◆ **EXERCISE DESCRIPTION**:
Produce as output only the lines below starting at the line with "وبناء العضلات." and continuing through the line with "والخبز والوجبات الخفيفة الأخرى.", each one exactly as written.
# # # # #
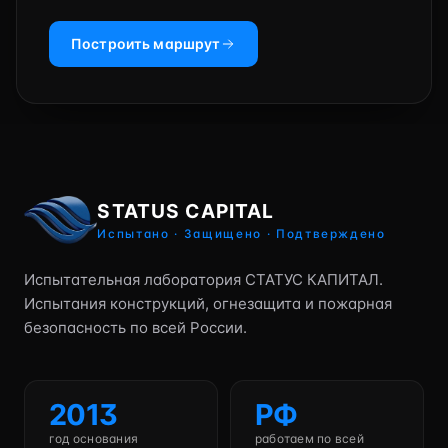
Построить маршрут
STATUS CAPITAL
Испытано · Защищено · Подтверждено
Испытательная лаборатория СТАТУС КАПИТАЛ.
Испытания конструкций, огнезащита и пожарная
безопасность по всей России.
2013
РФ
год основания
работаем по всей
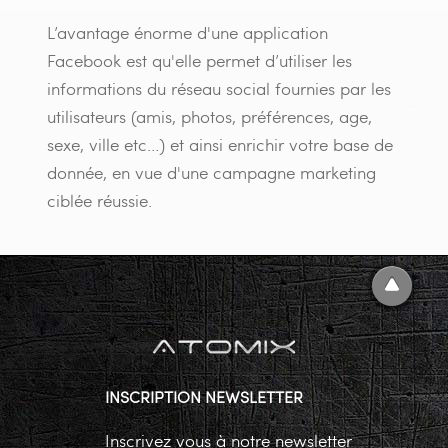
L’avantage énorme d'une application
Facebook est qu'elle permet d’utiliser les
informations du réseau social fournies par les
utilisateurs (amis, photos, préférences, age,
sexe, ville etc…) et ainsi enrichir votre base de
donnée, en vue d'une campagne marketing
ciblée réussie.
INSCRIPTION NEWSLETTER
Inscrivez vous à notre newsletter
# # # # #
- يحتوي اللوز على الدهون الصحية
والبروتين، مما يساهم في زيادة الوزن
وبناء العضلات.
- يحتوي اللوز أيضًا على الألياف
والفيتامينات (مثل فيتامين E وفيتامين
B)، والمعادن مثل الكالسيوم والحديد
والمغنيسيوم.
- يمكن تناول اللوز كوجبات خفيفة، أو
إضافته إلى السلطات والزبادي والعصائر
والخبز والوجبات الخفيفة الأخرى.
# # # # #
◆ **SOLUTION TO THIS PROBLEM**:
وبناء العضلات.
- يحتوي اللوز أيضًا على الألياف
والفيتامينات (مثل فيتامين E وفيتامين
B)، والمعادن مثل الكالسيوم والحديد
والمغنيسيوم.
- يمكن تناول اللوز كوجبات خفيفة، أو
إضافته إلى السلطات والزبادي والعصائر
والخبز والوجبات الخفيفة الأخرى.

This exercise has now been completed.